Birinci Dünya Savaşı’nın en büyük sonuçlarından biri de imparatorlukların dağılması olmuş, dünya haritasının ulus devletlerle yeniden şekillenmeye başladığı dönemde Bolşeviklerin Rus çarını devirip sosyalist bir devlet kurmasından 5 yıl sonra, Rusya 30 Aralık 1922’de komşularıyla birleşerek ilk lideri Vladimir Lenin liderliğinde Sovyet Sosyalist Cumhuriyetler Birliği’ni (SSCB) kurmuştu.

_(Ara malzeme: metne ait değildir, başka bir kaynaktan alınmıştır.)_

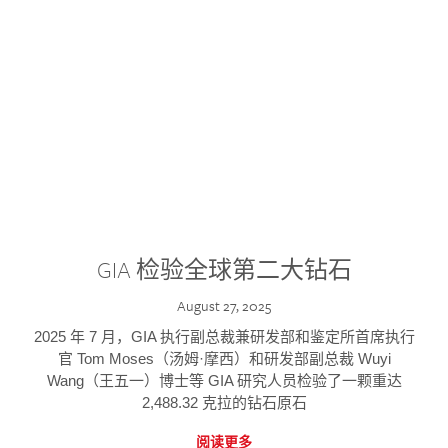
GIA 检验全球第二大钻石
August 27, 2025
2025 年 7 月，GIA 执行副总裁兼研发部和鉴定所首席执行
官 Tom Moses（汤姆·摩西）和研发部副总裁 Wuyi
Wang（王五一）博士等 GIA 研究人员检验了一颗重达
2,488.32 克拉的钻石原石
阅读更多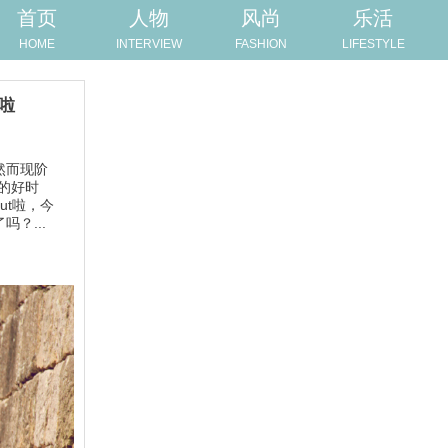
首页
人物
风尚
乐活
HOME
INTERVIEW
FASHION
LIFESTYLE
啦
然而现阶
尚的好时
ut啦，今
？...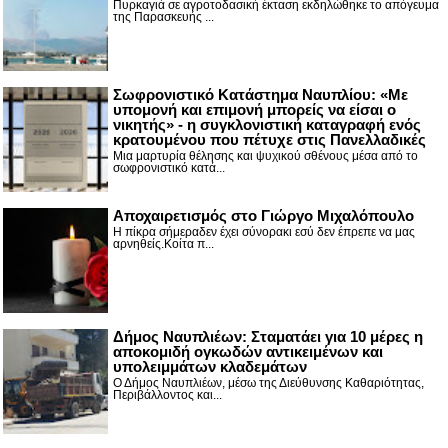
Πυρκαγιά σε αγροτοδασική έκταση εκδηλώθηκε το απόγευμα
της Παρασκευής ...
Σωφρονιστικό Κατάστημα Ναυπλίου: «Με
υπομονή και επιμονή μπορείς να είσαι ο
νικητής» - η συγκλονιστική καταγραφή ενός
κρατουμένου που πέτυχε στις Πανελλαδικές
Μια μαρτυρία θέλησης και ψυχικού σθένους μέσα από το
σωφρονιστικό κατά...
Αποχαιρετισμός στο Γιώργο Μιχαλόπουλο
Η πίκρα σήμεραδεν έχει σύνορακι εσύ δεν έπρεπε να μας
αρνηθείς.Κοίτα π...
Δήμος Ναυπλιέων: Σταματάει για 10 μέρες η
αποκομιδή ογκωδών αντικειμένων και
υπολειμμάτων κλαδεμάτων
Ο Δήμος Ναυπλιέων, μέσω της Διεύθυνσης Καθαριότητας,
Περιβάλλοντος και...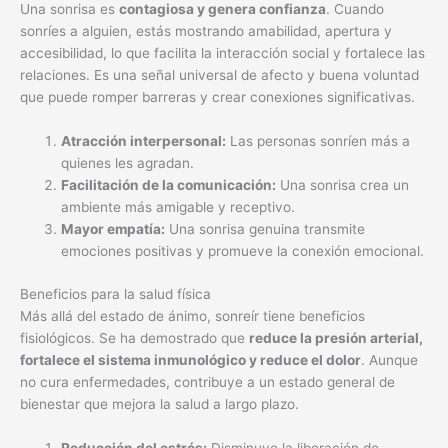
Una sonrisa es
contagiosa y genera confianza
. Cuando
sonríes a alguien, estás mostrando amabilidad, apertura y
accesibilidad, lo que facilita la interacción social y fortalece las
relaciones. Es una señal universal de afecto y buena voluntad
que puede romper barreras y crear conexiones significativas.
Atracción interpersonal:
Las personas sonríen más a
quienes les agradan.
Facilitación de la comunicación:
Una sonrisa crea un
ambiente más amigable y receptivo.
Mayor empatía:
Una sonrisa genuina transmite
emociones positivas y promueve la conexión emocional.
Beneficios para la salud física
Más allá del estado de ánimo, sonreír tiene beneficios
fisiológicos. Se ha demostrado que
reduce la presión arterial,
fortalece el sistema inmunológico y reduce el dolor
. Aunque
no cura enfermedades, contribuye a un estado general de
bienestar que mejora la salud a largo plazo.
Reducción del estrés:
Disminuye la liberación de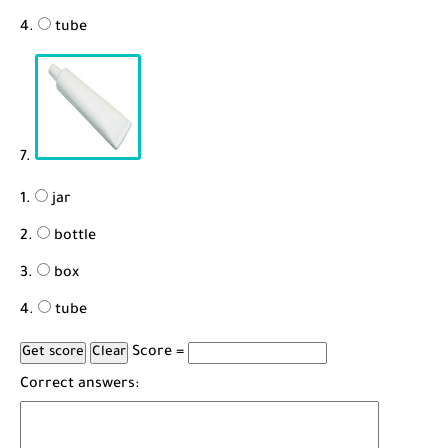
tube
7.
jar
bottle
box
tube
Score =
Correct answers: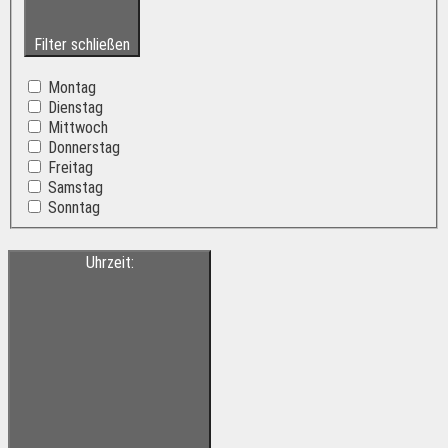
Filter schließen
Montag
Dienstag
Mittwoch
Donnerstag
Freitag
Samstag
Sonntag
Uhrzeit
: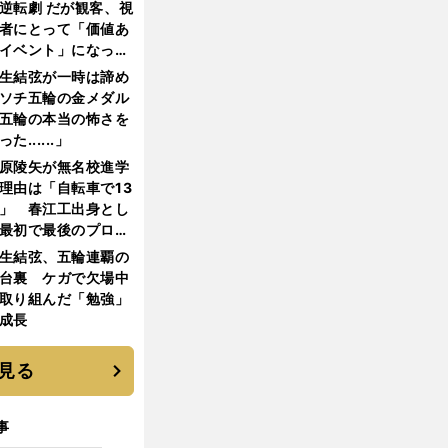
逆転劇 だが観客、視
者にとって「価値あ
イベント」になって
たか
生結弦が一時は諦め
ソチ五輪の金メダル
五輪の本当の怖さを
った......」
原陵矢が無名校進学
理由は「自転車で13
」 春江工出身とし
最初で最後のプロ野
選手となった
生結弦、五輪連覇の
台裏 ケガで欠場中
取り組んだ「勉強」
成長
見る
事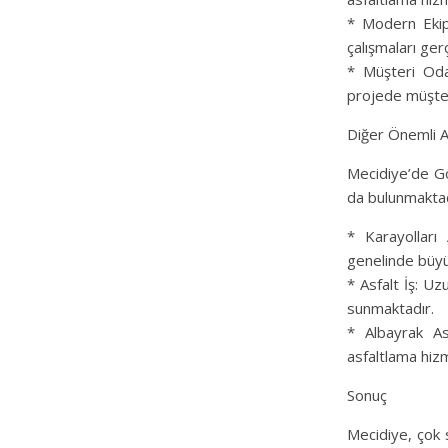
* Modern Ekipm
çalışmaları ger
* Müşteri Oda
projede müşteri
Diğer Önemli As
Mecidiye’de Gö
da bulunmaktad
* Karayolları 
genelinde büyük
* Asfalt İş: Uz
sunmaktadır.
* Albayrak Asf
asfaltlama hiz
Sonuç
Mecidiye, çok s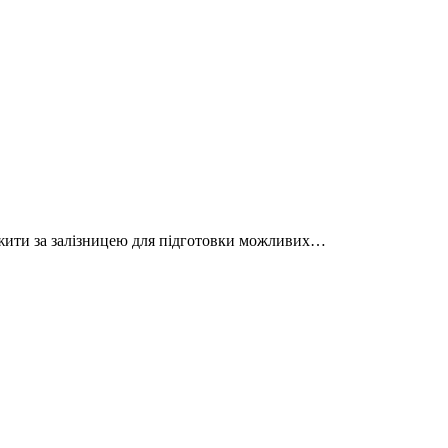
тежити за залізницею для підготовки можливих…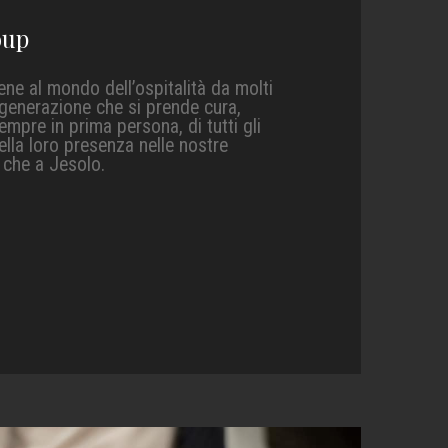
oup
ene al mondo dell’ospitalità da molti
a generazione che si prende cura,
mpre in prima persona, di tutti gli
ella loro presenza nelle nostre
a che a Jesolo.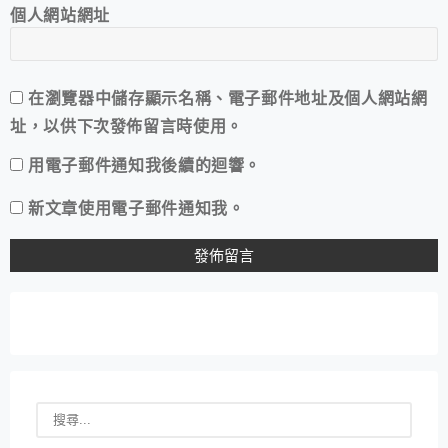
個人網站網址
在
瀏覽器
中儲存顯示名稱、電子郵件地址及個人網站網
址，以供下次發佈留言時使用。
用電子郵件通知我後續的迴響。
新文章使用電子郵件通知我。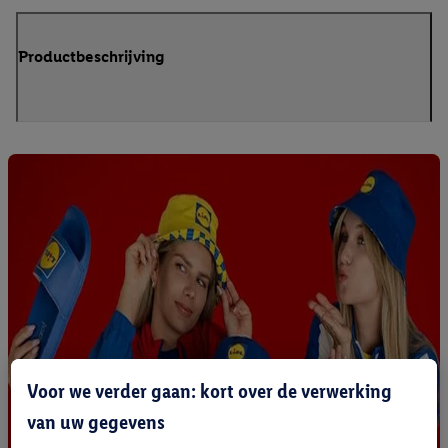
Productbeschrijving
Voor we verder gaan: kort over de verwerking
van uw gegevens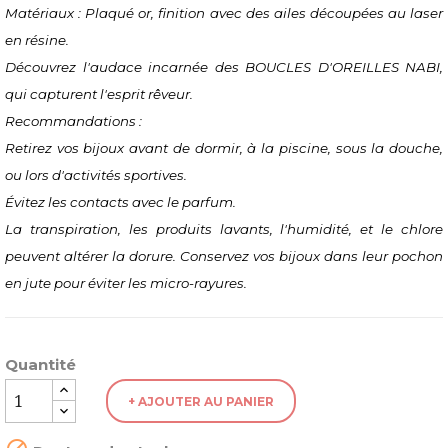
Matériaux : Plaqué or, finition avec des ailes découpées au laser
en résine.
Découvrez l'audace incarnée des BOUCLES D'OREILLES NABI,
qui capturent l'esprit rêveur.
Recommandations :
Retirez vos bijoux avant de dormir, à la piscine, sous la douche,
ou lors d'activités sportives.
Évitez les contacts avec le parfum.
La transpiration, les produits lavants, l'humidité, et le chlore
peuvent altérer la dorure. Conservez vos bijoux dans leur pochon
en jute pour éviter les micro-rayures.
Quantité
+ AJOUTER AU PANIER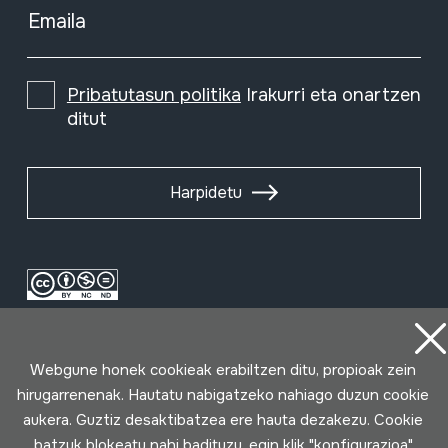
Emaila
Pribatutasun politika
Irakurri eta onartzen
ditut
Harpidetu
Webgune honek cookieak erabiltzen ditu, propioak zein
hirugarrenenak. Hautatu nabigatzeko nahiago duzun cookie
aukera. Guztiz desaktibatzea ere hauta dezakezu. Cookie
batzuk blokeatu nahi badituzu, egin klik "konfigurazioa"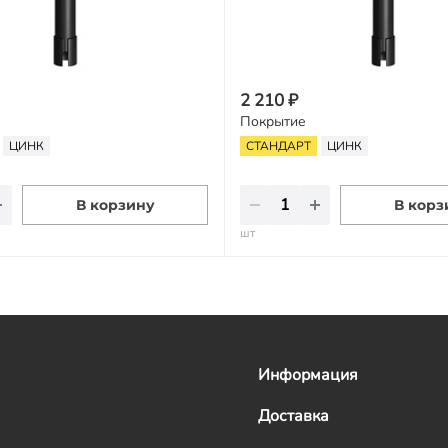
2 210 ₽
Покрытие
ЦИНК
СТАНДАРТ
ЦИНК
В корзину
В корз
шт
Информация
Доставка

SSCB, uzun yıllar ‘Soğuk Savaş’ olarak adlandırılan dönemde ABD ile büyük bir rekabet içine girdi ve iki kutuplu dünyanın taraflarından birisi oldu. 54 yaşındaki Gorbaçov 1985’te lider olaral başa geldiğindeyse komünist güç artık dünyanın ‘hasta adamı’ydı. SSCB, Batı dünyasının gerisinde kalmış, durgun bir ekonomiye sahip çürüyen bir ‘imparatorluğa’ dönüşmüştü.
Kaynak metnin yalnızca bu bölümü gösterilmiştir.